Vielen Dank für eure Antworten


----------



## weißnix_ (30 August 2017)

Salzebrezel schrieb:


> Von was hängt die Stromaufnahme ab des Motors ab?
> Steigt dann auch das Drehmoment um das 1,72 fache?
> 
> Vielen Dank für eure Antworten



Das Moment bleibt von ~0...87Hz konstant entsprechend den Nenndaten. Die Stromaufnahme entspricht den Nenndaten für Dreieckbetrieb. Bei Nennbelastung wird der Motor den Nennstrom fordern.
Die 87Hz Schaltung dient dem Zweck, über die Strangspannung den für das Nennmoment erforderlichen Strom gegen die Induktivität des Motors treiben zu können.


----------



## RONIN (30 August 2017)

Ich würd dir dir die paar Seiten nahe legen.
Da sind die Zusammenhänge ganz gut erklärt.
Frage zu Drehstrommotor und 87Hz-Betrieb


----------



## Blockmove (30 August 2017)

weißnix_ schrieb:


> Das Moment bleibt von ~0...87Hz konstant entsprechend den Nenndaten. Die Stromaufnahme entspricht den Nenndaten für Dreieckbetrieb. Bei Nennbelastung wird der Motor den Nennstrom fordern.
> Die 87Hz Schaltung dient dem Zweck, über die Strangspannung den für das Nennmoment erforderlichen Strom gegen die Induktivität des Motors treiben zu können.
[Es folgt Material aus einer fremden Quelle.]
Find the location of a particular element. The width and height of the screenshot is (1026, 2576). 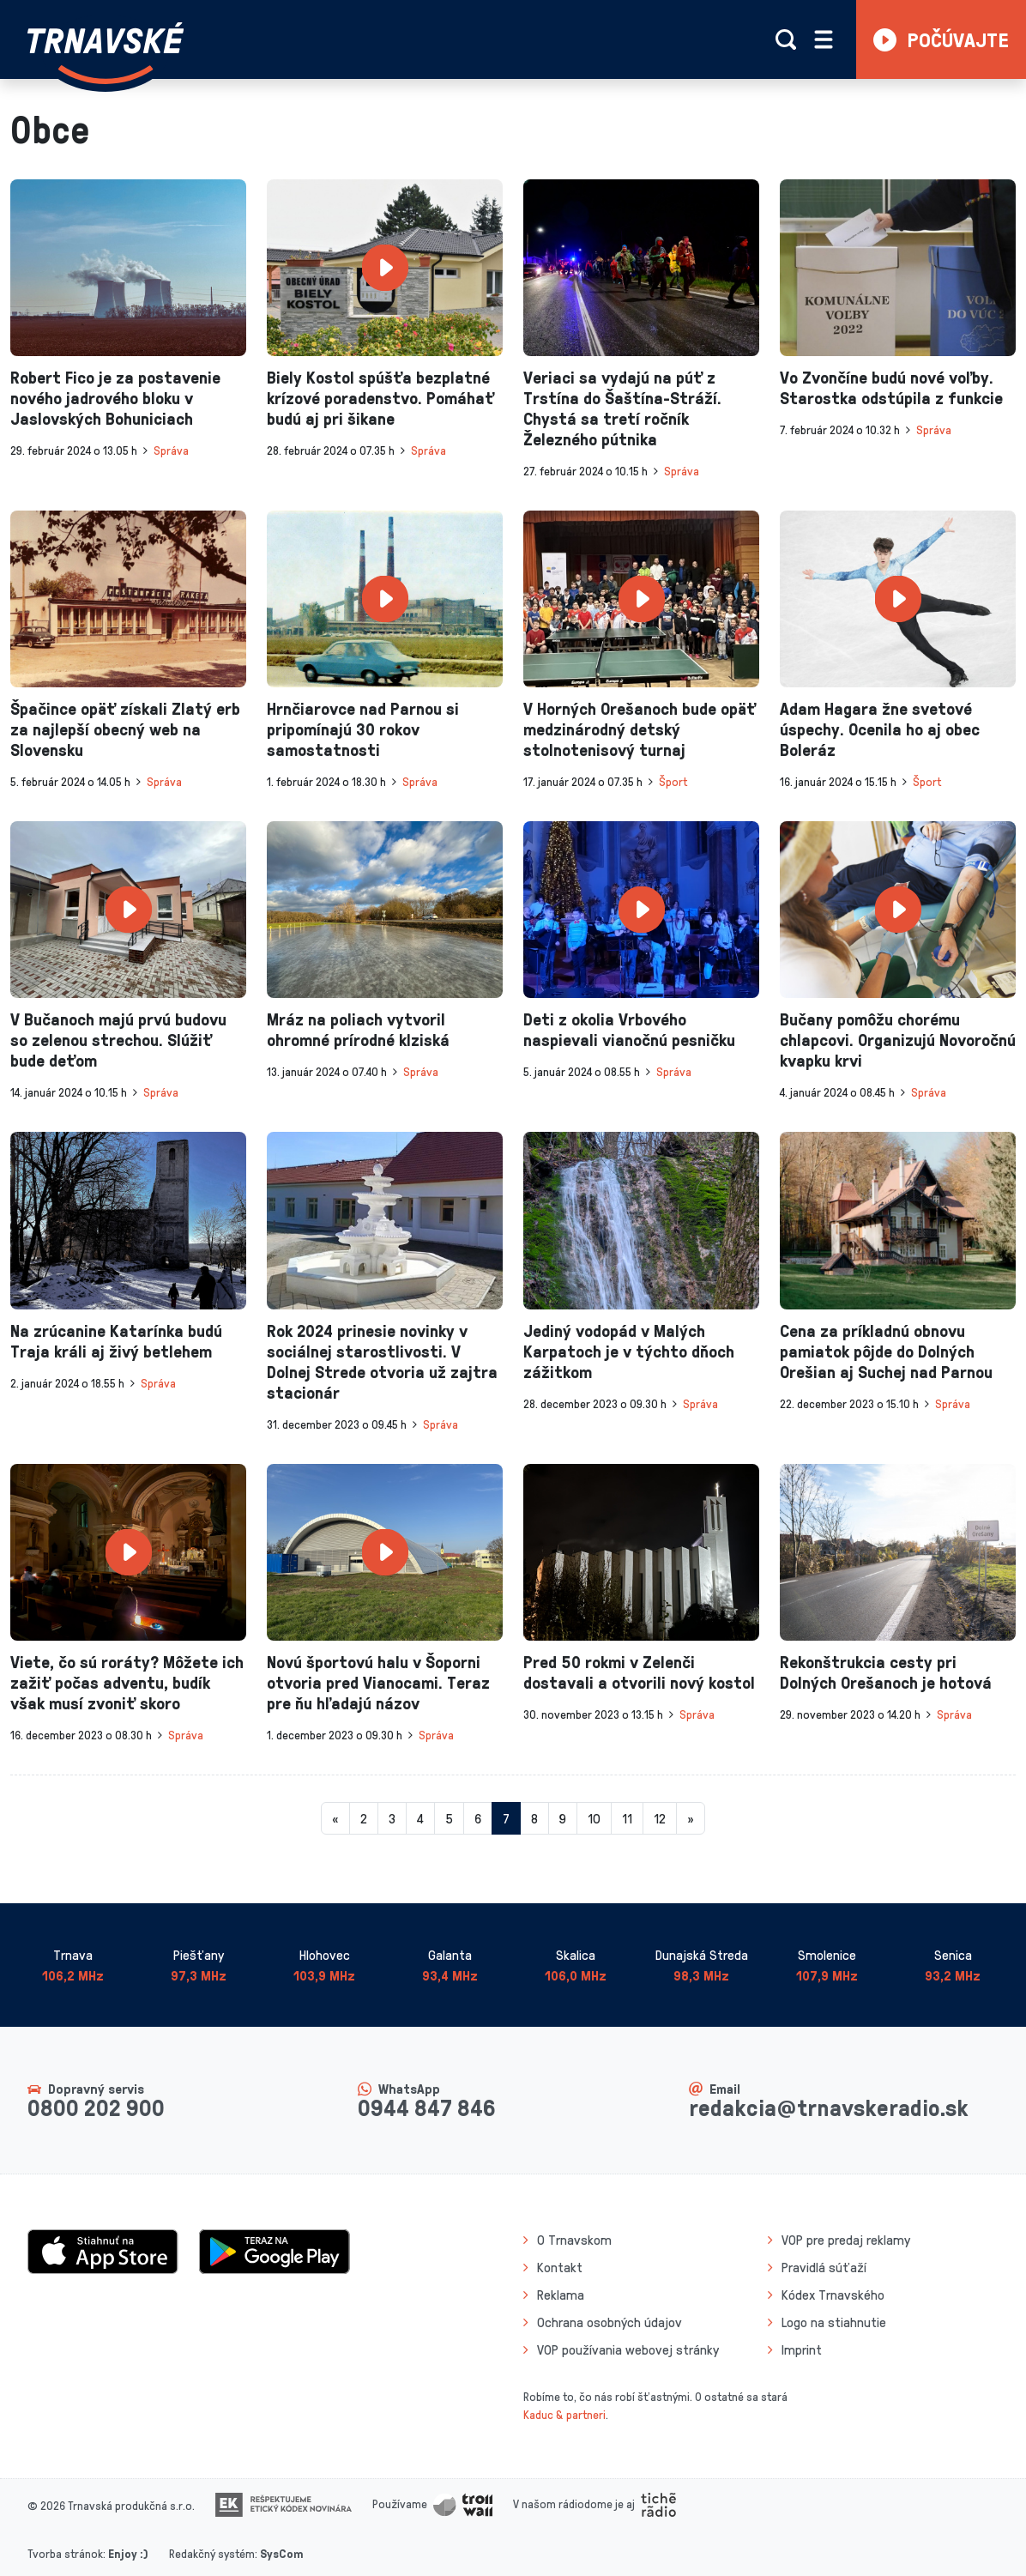

8 [Stránka 8] is located at coordinates (534, 1818).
Naja das mit dem konstanten Moment würde ich jetzt bei einem normalen Asynchronmotor und einem FU ohne Rückführung nicht unterschreiben.
Die Aussage des SEW-Technikers stimmt schon, denn je höher die Frequenz desto höher auch die Gegen-EMK und die internen Verluste des Motors.
Oberhalb von etwa 70 Hz ist es meist vorbei mit linearen Verhältnissen.

Gruß
Blockmove


----------



## weißnix_ (30 August 2017)

Blockmove schrieb:


> Oberhalb von etwa 70 Hz ist es meist vorbei mit linearen Verhältnissen.



Schon klar. Aber in der Praxis genügt diese Annäherung in der Regel.
Für genauere Ansprüche gibt es dann die angepasste U/f-Kennlinie oder umrichterabhängig genauere Regelverfahren.
Unterhalb ~10Hz schlagen die ohmschen Verluste in der Regel auch störend durch.

Ich setze die 87Hz-Schaltung in der Regel zum erweitern des Drehzahlstellbereichs an 2...7 kW Antrieben ein. Die 200kW-Leistungsklasse ist nicht meine Schuhgröße.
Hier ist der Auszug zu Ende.